* [Source data]:

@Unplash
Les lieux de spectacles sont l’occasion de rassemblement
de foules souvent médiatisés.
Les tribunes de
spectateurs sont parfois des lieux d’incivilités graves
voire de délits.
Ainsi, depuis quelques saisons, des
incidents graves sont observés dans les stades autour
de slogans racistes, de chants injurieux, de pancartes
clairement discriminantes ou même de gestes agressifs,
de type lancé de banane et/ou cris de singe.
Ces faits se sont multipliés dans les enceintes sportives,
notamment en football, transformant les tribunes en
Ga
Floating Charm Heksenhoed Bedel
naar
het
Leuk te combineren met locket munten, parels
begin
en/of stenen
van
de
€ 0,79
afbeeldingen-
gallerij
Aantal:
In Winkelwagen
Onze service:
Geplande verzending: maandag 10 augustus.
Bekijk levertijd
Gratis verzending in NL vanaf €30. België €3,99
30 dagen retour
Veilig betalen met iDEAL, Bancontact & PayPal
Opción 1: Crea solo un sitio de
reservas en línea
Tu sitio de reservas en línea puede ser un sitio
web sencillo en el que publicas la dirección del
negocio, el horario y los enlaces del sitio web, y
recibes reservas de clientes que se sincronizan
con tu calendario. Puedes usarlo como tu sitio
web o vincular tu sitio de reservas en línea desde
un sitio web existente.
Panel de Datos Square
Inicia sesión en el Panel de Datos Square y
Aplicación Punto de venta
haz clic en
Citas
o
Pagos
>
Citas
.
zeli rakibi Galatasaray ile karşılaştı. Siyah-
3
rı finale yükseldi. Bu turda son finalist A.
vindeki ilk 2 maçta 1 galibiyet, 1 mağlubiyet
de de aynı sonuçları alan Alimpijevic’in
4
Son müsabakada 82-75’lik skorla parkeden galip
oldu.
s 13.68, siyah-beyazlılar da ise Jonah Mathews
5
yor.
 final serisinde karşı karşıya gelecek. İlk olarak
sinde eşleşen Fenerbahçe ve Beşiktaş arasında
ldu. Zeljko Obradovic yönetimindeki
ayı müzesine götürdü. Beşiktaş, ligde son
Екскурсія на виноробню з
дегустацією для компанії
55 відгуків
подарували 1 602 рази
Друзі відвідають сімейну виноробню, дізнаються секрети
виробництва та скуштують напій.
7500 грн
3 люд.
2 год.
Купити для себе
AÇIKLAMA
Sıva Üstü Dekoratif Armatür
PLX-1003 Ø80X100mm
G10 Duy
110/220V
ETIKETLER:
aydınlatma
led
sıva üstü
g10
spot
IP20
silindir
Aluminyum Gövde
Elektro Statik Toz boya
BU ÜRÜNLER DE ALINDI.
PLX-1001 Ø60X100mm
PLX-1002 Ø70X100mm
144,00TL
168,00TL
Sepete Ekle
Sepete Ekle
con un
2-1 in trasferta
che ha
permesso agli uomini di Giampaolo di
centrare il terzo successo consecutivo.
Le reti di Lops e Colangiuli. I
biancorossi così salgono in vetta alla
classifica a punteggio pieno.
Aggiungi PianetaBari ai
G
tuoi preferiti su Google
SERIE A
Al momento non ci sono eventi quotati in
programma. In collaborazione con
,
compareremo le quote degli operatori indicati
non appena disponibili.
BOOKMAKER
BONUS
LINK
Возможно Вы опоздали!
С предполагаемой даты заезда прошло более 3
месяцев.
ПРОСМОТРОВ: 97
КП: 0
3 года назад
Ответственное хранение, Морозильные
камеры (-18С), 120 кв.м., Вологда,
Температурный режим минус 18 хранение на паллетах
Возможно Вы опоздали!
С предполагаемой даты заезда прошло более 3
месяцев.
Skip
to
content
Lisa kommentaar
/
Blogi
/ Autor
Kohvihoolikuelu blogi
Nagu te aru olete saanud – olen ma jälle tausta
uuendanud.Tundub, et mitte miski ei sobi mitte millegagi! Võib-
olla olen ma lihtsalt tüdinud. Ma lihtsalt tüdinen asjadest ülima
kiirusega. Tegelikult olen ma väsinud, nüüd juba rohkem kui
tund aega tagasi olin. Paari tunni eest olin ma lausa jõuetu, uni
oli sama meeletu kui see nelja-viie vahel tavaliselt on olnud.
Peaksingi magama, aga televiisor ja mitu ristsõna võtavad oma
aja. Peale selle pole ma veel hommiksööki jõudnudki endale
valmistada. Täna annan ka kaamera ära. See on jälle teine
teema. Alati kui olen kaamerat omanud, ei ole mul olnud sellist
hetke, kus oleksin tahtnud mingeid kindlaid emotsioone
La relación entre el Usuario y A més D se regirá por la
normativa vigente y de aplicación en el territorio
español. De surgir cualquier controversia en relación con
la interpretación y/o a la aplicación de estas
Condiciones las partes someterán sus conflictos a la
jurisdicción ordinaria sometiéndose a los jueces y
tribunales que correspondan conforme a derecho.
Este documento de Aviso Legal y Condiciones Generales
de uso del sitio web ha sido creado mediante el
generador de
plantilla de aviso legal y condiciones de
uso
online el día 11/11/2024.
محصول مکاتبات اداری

* [What this task involves]:
If "línea" is in a line of the listing above, count that line; give the final number and nothing more.

* [The completed task]:
3